Exercise brief ::
Scan the records for the string "imprezach"; copy each line where it occurs.

[Transcribed page contents]
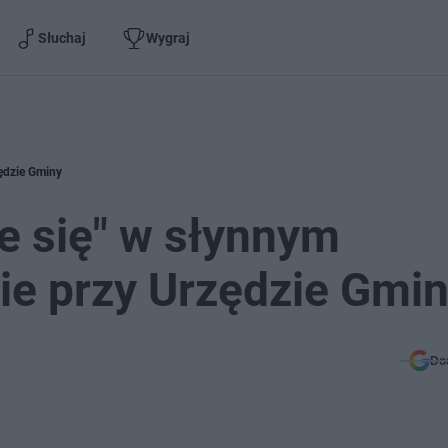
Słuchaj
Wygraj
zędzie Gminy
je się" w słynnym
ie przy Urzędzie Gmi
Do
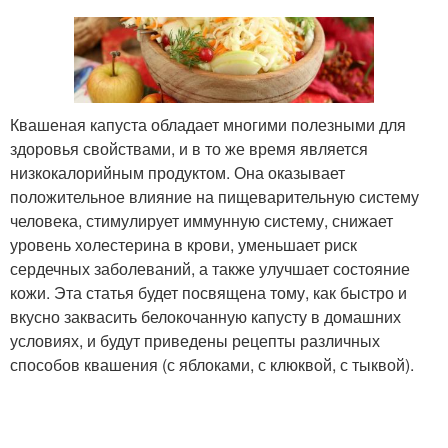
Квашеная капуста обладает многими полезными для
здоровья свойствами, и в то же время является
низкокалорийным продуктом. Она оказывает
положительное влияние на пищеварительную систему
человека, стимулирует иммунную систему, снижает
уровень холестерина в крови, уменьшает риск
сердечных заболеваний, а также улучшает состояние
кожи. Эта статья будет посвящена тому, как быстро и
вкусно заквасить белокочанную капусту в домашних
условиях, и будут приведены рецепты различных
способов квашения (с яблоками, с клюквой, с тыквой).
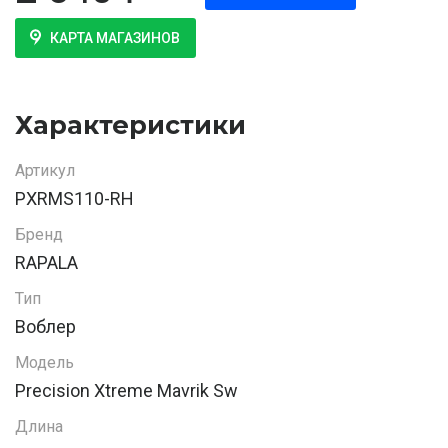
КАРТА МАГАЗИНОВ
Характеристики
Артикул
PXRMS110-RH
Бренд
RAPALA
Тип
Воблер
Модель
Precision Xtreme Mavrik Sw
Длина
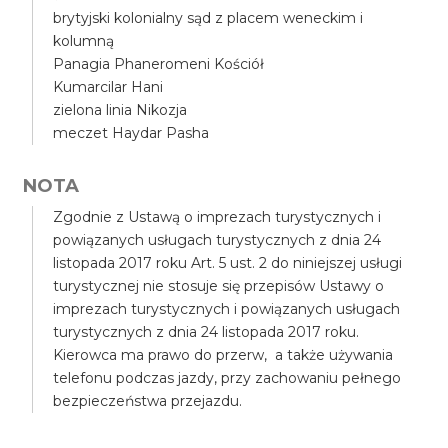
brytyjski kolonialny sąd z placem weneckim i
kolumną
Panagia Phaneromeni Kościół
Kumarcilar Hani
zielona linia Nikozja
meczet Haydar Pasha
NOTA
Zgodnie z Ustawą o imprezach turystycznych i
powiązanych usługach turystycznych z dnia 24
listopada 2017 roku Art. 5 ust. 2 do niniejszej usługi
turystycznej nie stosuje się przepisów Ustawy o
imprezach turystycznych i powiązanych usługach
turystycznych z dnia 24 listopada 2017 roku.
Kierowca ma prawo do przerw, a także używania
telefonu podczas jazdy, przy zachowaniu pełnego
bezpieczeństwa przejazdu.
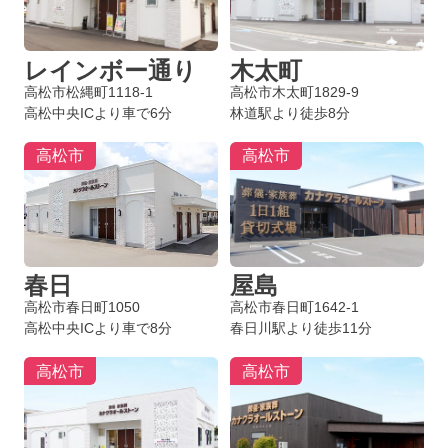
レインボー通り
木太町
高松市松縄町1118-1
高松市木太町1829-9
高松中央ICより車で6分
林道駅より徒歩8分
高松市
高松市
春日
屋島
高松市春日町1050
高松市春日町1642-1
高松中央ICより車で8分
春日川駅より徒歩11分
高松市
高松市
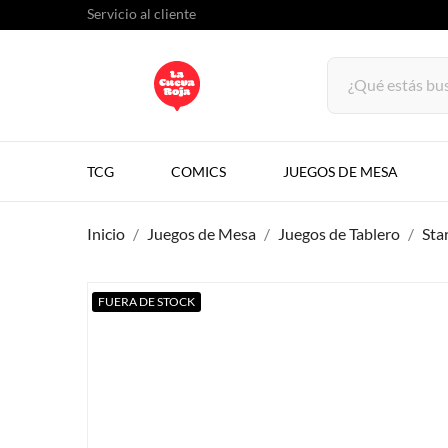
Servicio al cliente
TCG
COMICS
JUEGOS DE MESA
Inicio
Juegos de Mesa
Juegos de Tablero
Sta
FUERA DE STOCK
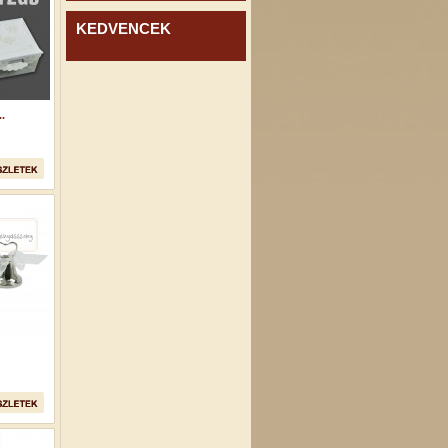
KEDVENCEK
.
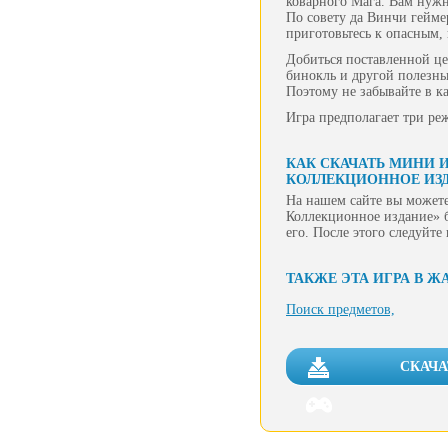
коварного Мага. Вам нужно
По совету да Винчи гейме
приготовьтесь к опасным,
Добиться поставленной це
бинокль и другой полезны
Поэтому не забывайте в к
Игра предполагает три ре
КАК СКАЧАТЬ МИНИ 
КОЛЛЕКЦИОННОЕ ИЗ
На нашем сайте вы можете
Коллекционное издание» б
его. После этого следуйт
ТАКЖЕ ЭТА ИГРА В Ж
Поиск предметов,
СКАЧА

Exercise output ::
Zgodnie z Ustawą o imprezach turystycznych i
imprezach turystycznych i powiązanych usługach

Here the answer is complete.